Several years ago, my son, who did a PhD thesis on the reception history of Max Weber, the founding father of sociology, introduced me to two influential essays by Weber, entitled respectively Science as a Vocation and Politics as a Vocation. In them Weber discusses what problems you have to face, and what personality and character you have to own, if you decide to make these fields your calling, and he’s surprisingly thoughtful and yet practical about it.

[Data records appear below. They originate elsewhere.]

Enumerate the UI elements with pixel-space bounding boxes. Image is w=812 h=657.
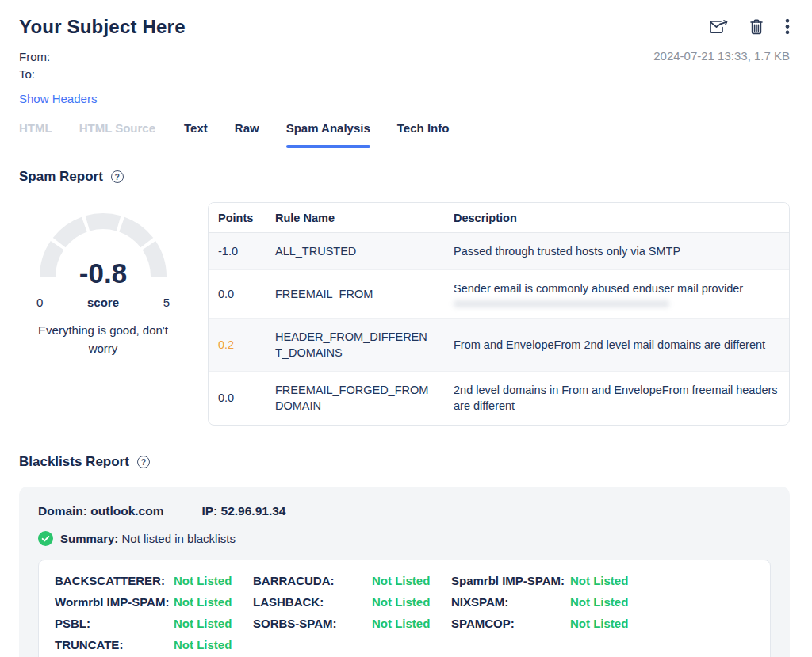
blacklist-results-panel: BACKSCATTERER: Not Listed BARRACUDA: Not… <box>38 560 771 657</box>
from-label: From: <box>19 48 50 66</box>
header-actions <box>709 16 790 35</box>
rule-points: 0.0 <box>209 270 266 318</box>
tab-html-source[interactable]: HTML Source <box>79 121 155 147</box>
blacklist-name: SORBS-SPAM: <box>253 617 372 630</box>
blacklist-status: Not Listed <box>174 574 253 587</box>
rule-name: FREEMAIL_FROM <box>266 270 444 318</box>
rule-description: 2nd level domains in From and EnvelopeFr… <box>444 372 789 425</box>
domain-value: Domain: outlook.com <box>38 504 163 518</box>
rule-name: ALL_TRUSTED <box>266 233 444 270</box>
table-row: 0.0 FREEMAIL_FORGED_FROMDOMAIN 2nd level… <box>209 372 789 425</box>
to-label: To: <box>19 66 50 83</box>
ip-value: IP: 52.96.91.34 <box>201 504 285 518</box>
blacklist-name: BACKSCATTERER: <box>55 574 174 587</box>
view-tabs: HTML HTML Source Text Raw Spam Analysis … <box>0 121 812 147</box>
blacklist-status: Not Listed <box>372 595 451 609</box>
tab-html[interactable]: HTML <box>19 121 52 147</box>
tab-raw[interactable]: Raw <box>235 121 259 147</box>
table-header-row: Points Rule Name Description <box>209 203 789 233</box>
blacklist-status: Not Listed <box>372 574 451 587</box>
rule-name: HEADER_FROM_DIFFERENT_DOMAINS <box>266 318 444 372</box>
blacklist-name: SPAMCOP: <box>451 617 570 630</box>
blacklist-status: Not Listed <box>174 638 253 651</box>
rule-points: -1.0 <box>209 233 266 270</box>
help-icon[interactable]: ? <box>111 170 124 183</box>
delete-button[interactable] <box>749 18 764 35</box>
blacklist-status: Not Listed <box>570 617 754 630</box>
spam-score-value: -0.8 <box>36 258 170 289</box>
spam-report-title: Spam Report <box>19 169 103 185</box>
gauge-label: score <box>87 296 119 309</box>
blacklist-name: BARRACUDA: <box>253 574 372 587</box>
rule-description: Sender email is commonly abused enduser … <box>444 270 789 318</box>
blacklists-report-title: Blacklists Report <box>19 454 129 470</box>
col-rule-name: Rule Name <box>266 203 444 233</box>
forward-email-button[interactable] <box>709 18 728 35</box>
kebab-menu-icon <box>785 25 790 37</box>
tab-text[interactable]: Text <box>184 121 208 147</box>
rule-points: 0.2 <box>209 318 266 372</box>
blacklist-status: Not Listed <box>372 617 451 630</box>
blacklist-status: Not Listed <box>174 595 253 609</box>
rule-description: Passed through trusted hosts only via SM… <box>444 233 789 270</box>
rule-name: FREEMAIL_FORGED_FROMDOMAIN <box>266 372 444 425</box>
col-points: Points <box>209 203 266 233</box>
show-headers-link[interactable]: Show Headers <box>19 92 97 105</box>
rule-points: 0.0 <box>209 372 266 425</box>
gauge-message: Everything is good, don't worry <box>24 321 182 358</box>
tab-spam-analysis[interactable]: Spam Analysis <box>286 121 370 147</box>
page-title: Your Subject Here <box>19 16 186 38</box>
more-options-button[interactable] <box>785 18 790 35</box>
gauge-max: 5 <box>163 296 170 309</box>
table-row: -1.0 ALL_TRUSTED Passed through trusted … <box>209 233 789 270</box>
message-header: Your Subject Here <box>0 0 812 106</box>
blacklist-status: Not Listed <box>570 595 754 609</box>
col-description: Description <box>444 203 789 233</box>
summary-text: Summary: Not listed in blacklists <box>60 532 236 545</box>
spam-rules-table: Points Rule Name Description -1.0 ALL_TR… <box>208 202 790 426</box>
rule-description: From and EnvelopeFrom 2nd level mail dom… <box>444 318 789 372</box>
blacklists-card: Domain: outlook.com IP: 52.96.91.34 Summ… <box>19 487 790 657</box>
blacklist-status: Not Listed <box>570 574 754 587</box>
blacklist-name: LASHBACK: <box>253 595 372 609</box>
trash-icon <box>749 25 764 37</box>
blacklist-name: TRUNCATE: <box>55 638 174 651</box>
blacklist-name: Spamrbl IMP-SPAM: <box>451 574 570 587</box>
message-date-size: 2024-07-21 13:33, 1.7 KB <box>653 48 790 83</box>
envelope-forward-icon <box>709 25 728 37</box>
blacklist-name: Wormrbl IMP-SPAM: <box>55 595 174 609</box>
check-circle-icon <box>38 531 53 546</box>
blacklist-name: NIXSPAM: <box>451 595 570 609</box>
blacklist-status: Not Listed <box>174 617 253 630</box>
help-icon[interactable]: ? <box>137 456 150 468</box>
gauge-min: 0 <box>36 296 43 309</box>
table-row: 0.0 FREEMAIL_FROM Sender email is common… <box>209 270 789 318</box>
table-row: 0.2 HEADER_FROM_DIFFERENT_DOMAINS From a… <box>209 318 789 372</box>
spam-score-gauge: -0.8 0 score 5 Everything is good, don't… <box>19 202 187 426</box>
redacted-text <box>454 300 669 307</box>
blacklist-name: PSBL: <box>55 617 174 630</box>
tab-tech-info[interactable]: Tech Info <box>397 121 450 147</box>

I thought it would be interesting to begin to think about the same questions with respect to entering the field of Quantitative Finance, particularly from a practitioner’s point of view.
According to Zvi Bodie, financial engineering is the application of science-based mathematical models to decisions about saving, investing, borrowing, lending, and managing risk. I think that’s a reasonable definition.
Science – mechanics, electrodynamics, molecular biology, etc., – seeks to discover the fundamental principles that describe the world, and is usually reductive and analytic. Engineering is about using those principles, constructively and synthetically, for a purpose. Thus, mechanical engineering is concerned with building devices based on Newton’s laws, suitably combined with heuristic or empirical rules about more complex forces (friction, for example) that are too difficult to derive from first principles. Electrical engineering is the study of how to create useful electrical devices based on Maxwell’s equations and solid-state physics, combined with similar heuristics. Similarly, bio-engineering is the art of building prosthetics and other biologically active devices based on the principles of biochemistry, physiology and molecular biology.
So what is financial engineering? In a logically consistent world, financial engineering should be layered above a solid base of financial science. Financial engineering would be the study of how to create functional financial devices – convertible bonds, warrants, synthetic CDOs, etc. – that perform in desired ways, not just at expiration, but throughout their lifetime. That’s what Black-Scholes does – it tells you, under certain assumptions, how to engineer a perfect option from stock and bonds.
But what exactly is financial science?
Canonical financial engineering or quantitative finance rests upon the science of Brownian motion and other idealizations that, while they capture some of the essential features of uncertainty, are not finally very accurate descriptions of the characteristic behavior of financial objects. (You should perhaps even object to my use of the word ‘characteristic’ since it’s not clear that financial markets even have time-invariant characteristics.) Markets are filled with anomalies that disagree with standard theories. Stock evolution, to take just one of many examples, isn’t Brownian. We don’t really know what describes its motion. Maybe we never will. And when we try to model stochastic volatility, it’s an order of magnitude vaguer.
So, the point I want to make, for those people who consider coming into the field from one of the hard sciences, is that financial engineering rests on a shaky basis. That’s not to say that it isn’t worth doing. In one sense it makes it more interesting. If you’re going to work in this field, you have to understand that you’re not doing classical science at all, and that the classical scientific approach doesn’t have the unimpeachable value it has in the hard sciences. You have to ask yourself if you can live with that.